Between 1946 and 1948 I lived in Vienna. It was of decisive importance for my life, for it was there that I began my musical studies at the age of 12 (piano lessons with Charlotte Ruber). In Vienna I received important impulses, both musical (Ludwig von Beethoven’s Ninth Symphony under Josef Krips, Bruckner’s Eighth under Klemperer, the Entführung aus dem Serail under Knappertsbusch and so on) and also general (including the scene in Everyman where death appears – a scene which always induces fear in me. I saw this scene in 3 Salzburg productions of the play, 1946, 1947, and 1948…unfortunately only the traditional excerpt in the Weekly Review, for at that time I had never been to Salzburg). I recall a basic music tone, a certain Mozart-Schubert sound which I carried within me for decades and which was confirmed upon my stay in Austria some 30 years later…

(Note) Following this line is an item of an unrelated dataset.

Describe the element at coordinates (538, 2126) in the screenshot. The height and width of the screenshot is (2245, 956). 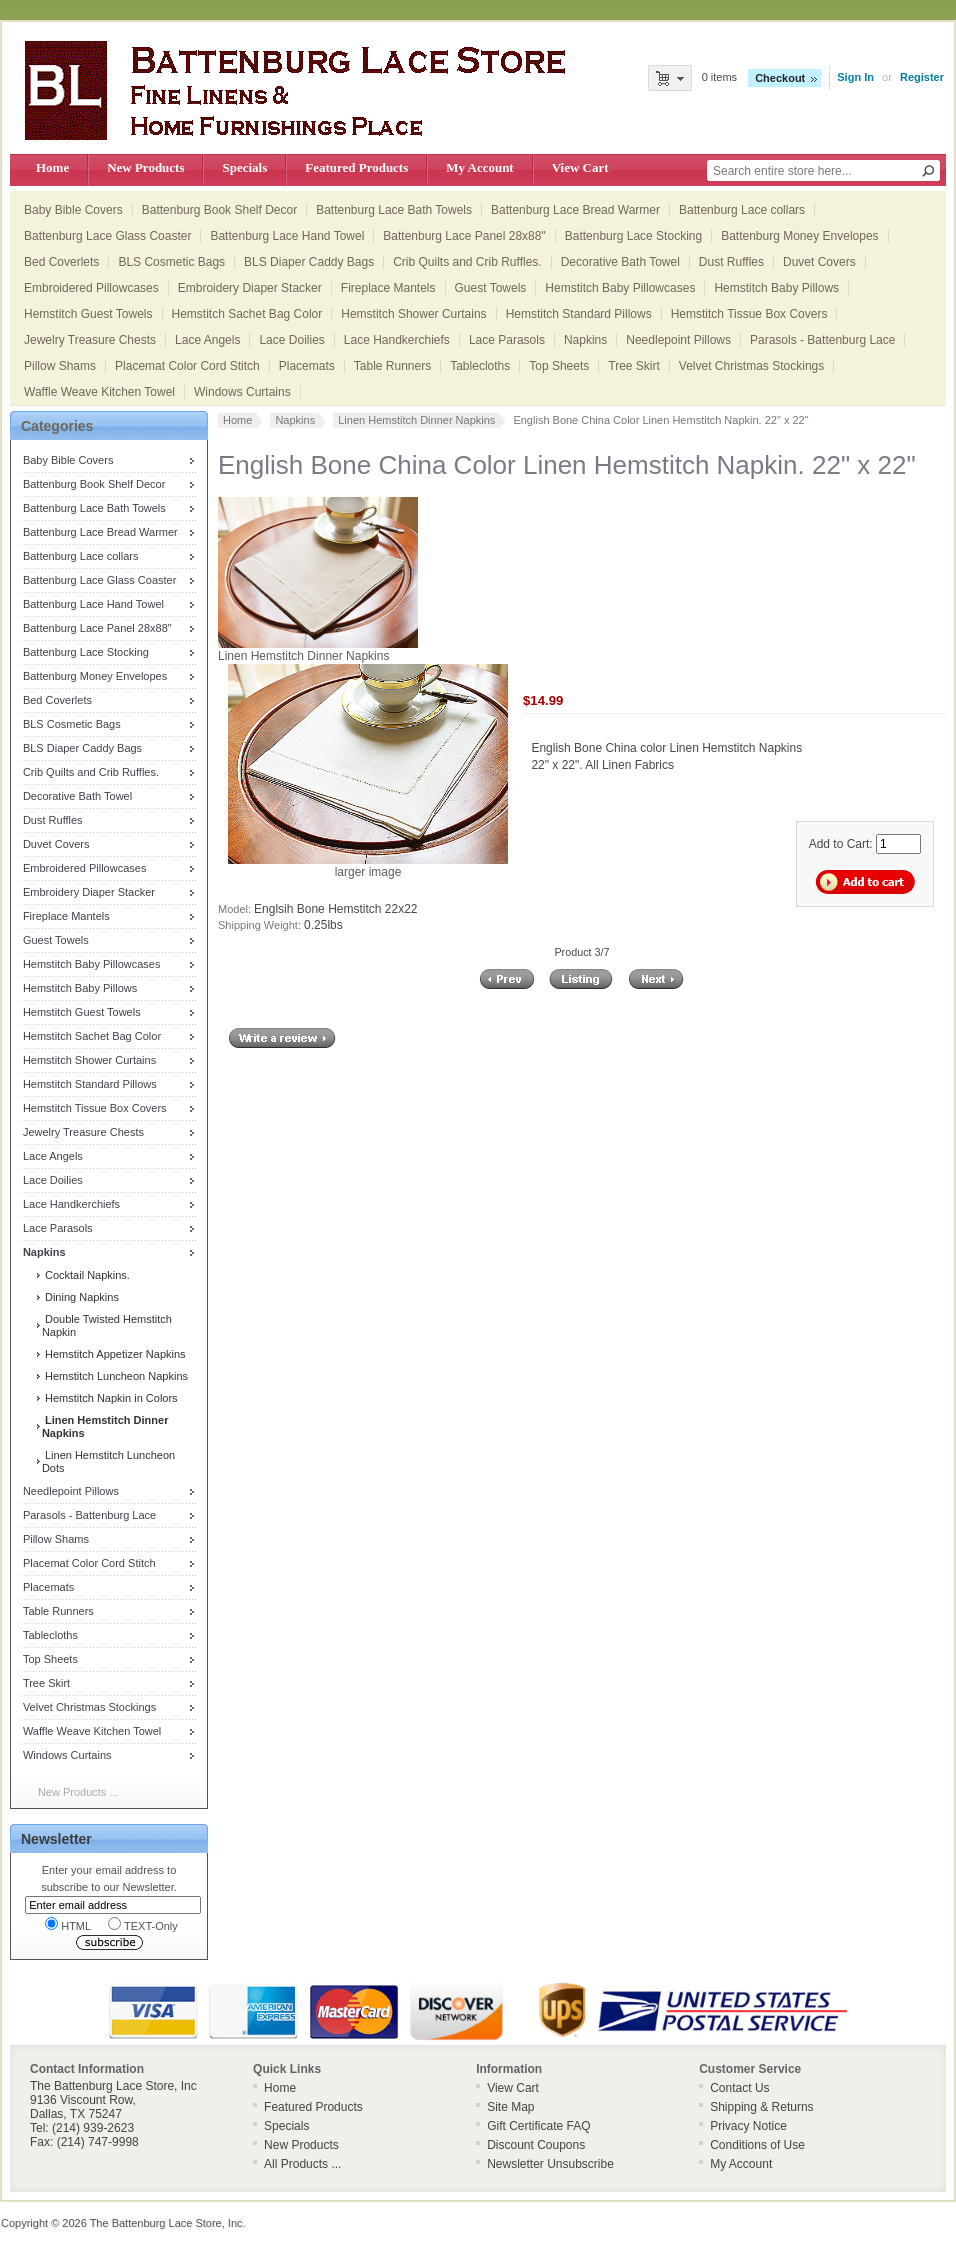 I see `Gift Certificate FAQ` at that location.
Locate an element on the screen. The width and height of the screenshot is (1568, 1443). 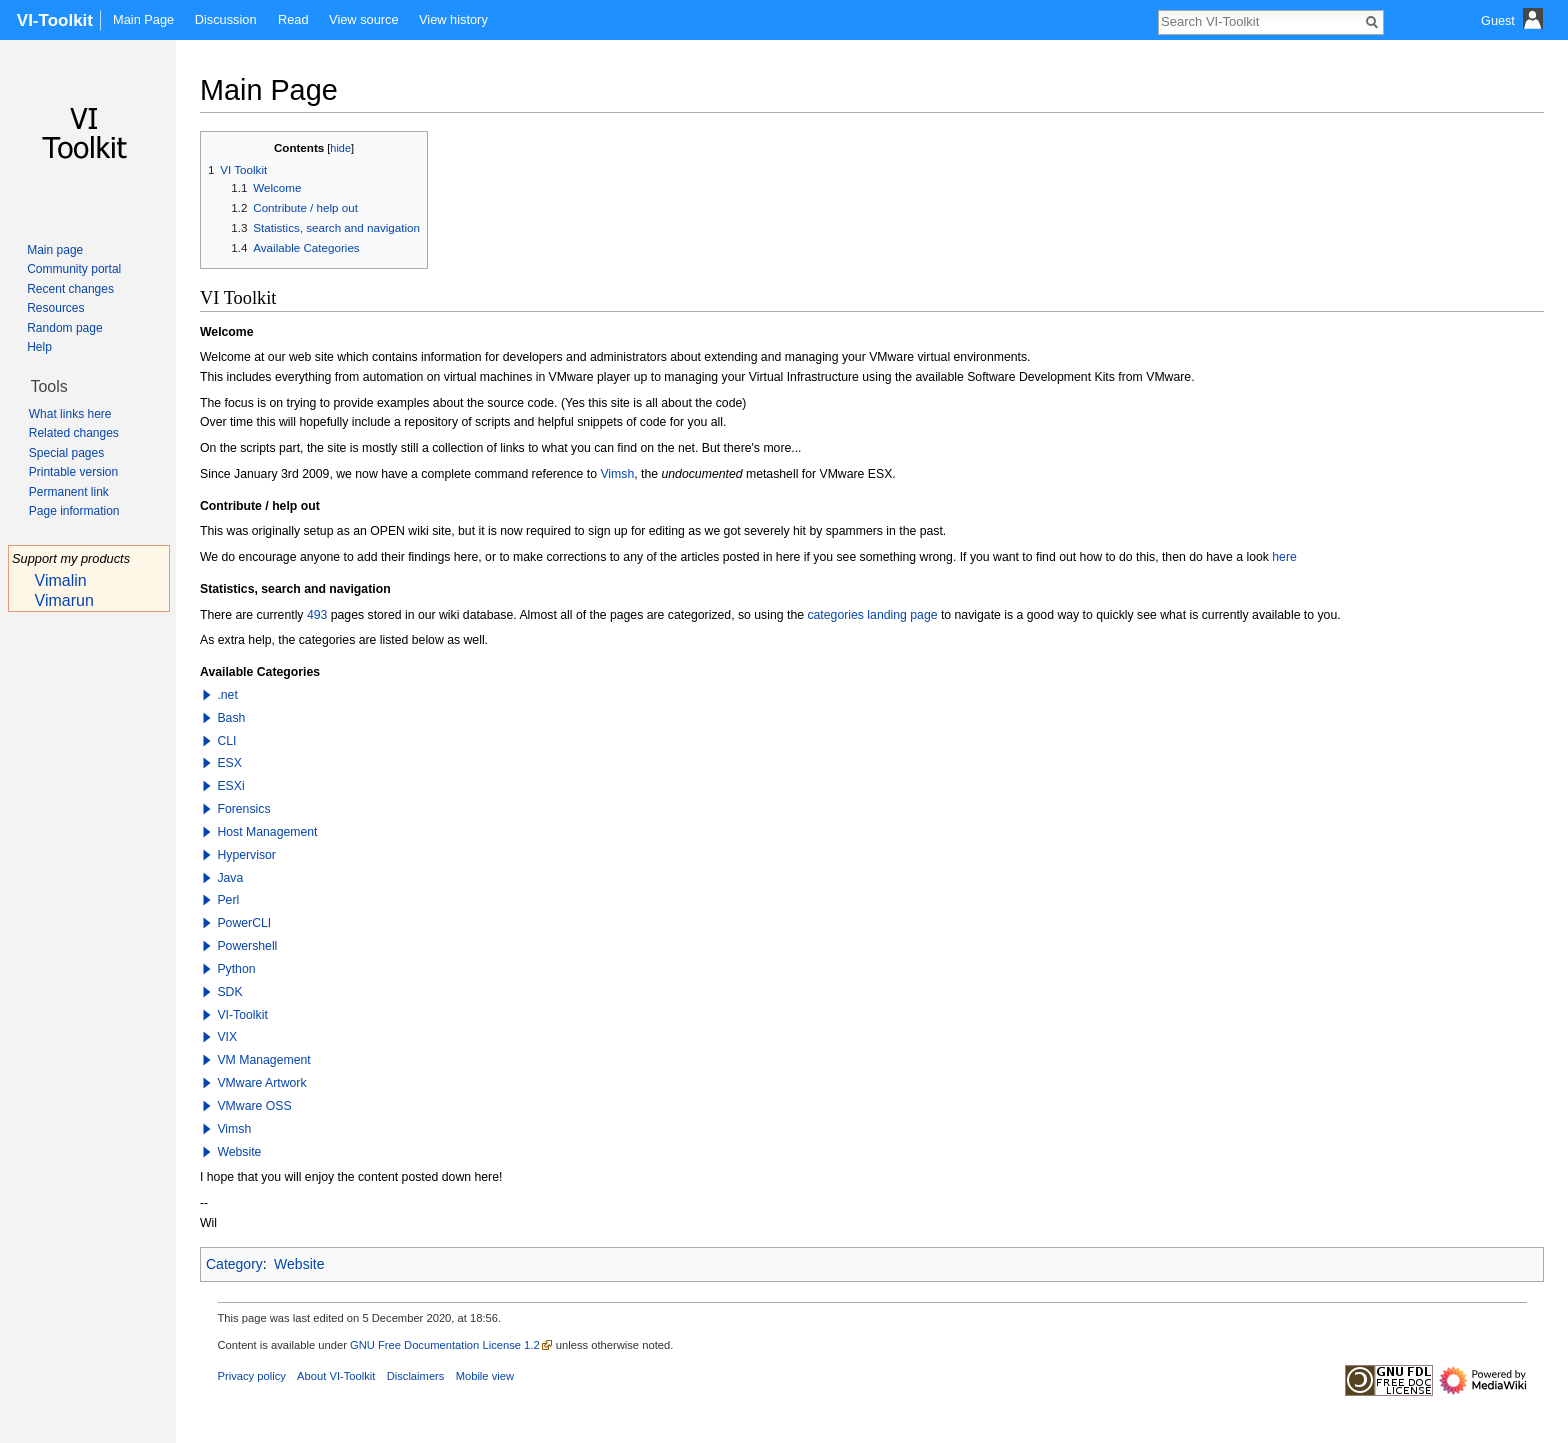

I also came into contact with Salzburg. In 1977 Gidon Kremer played Ludwig von Beethoven’ Violin Concerto with my cadenzas at the Festival there, thereby provoking a strong outcry from the press. In the same year I played the harpsichord part in the performance of my own Concerto Grosso No. 1 at the Mozarteum (also with Kremer) and in 1978 I provoked another storm of disapproval in the press there on account of my arrangement of Silent Night ("a desecration of culture”) – again with Kremer. In 1983 I received the commission – an honor for any composer – to write an orchestra piece for the Festival, which illness prevented me from completing on time (for the 1984 Festival). Now it is ready. The piece should be played in a concert of Shakespeare settings, thought it has no direct connection with Shakespeare. Yet it is not for that reason that it is called (K)ein Sommernachtstraum ("(Not) a Midsummer Night’s Dream”). And that is all there is to say about my Mozart-Schubert-related rondo…I should like to add that I did not steal all the "antiquities” in this piece; I faked them.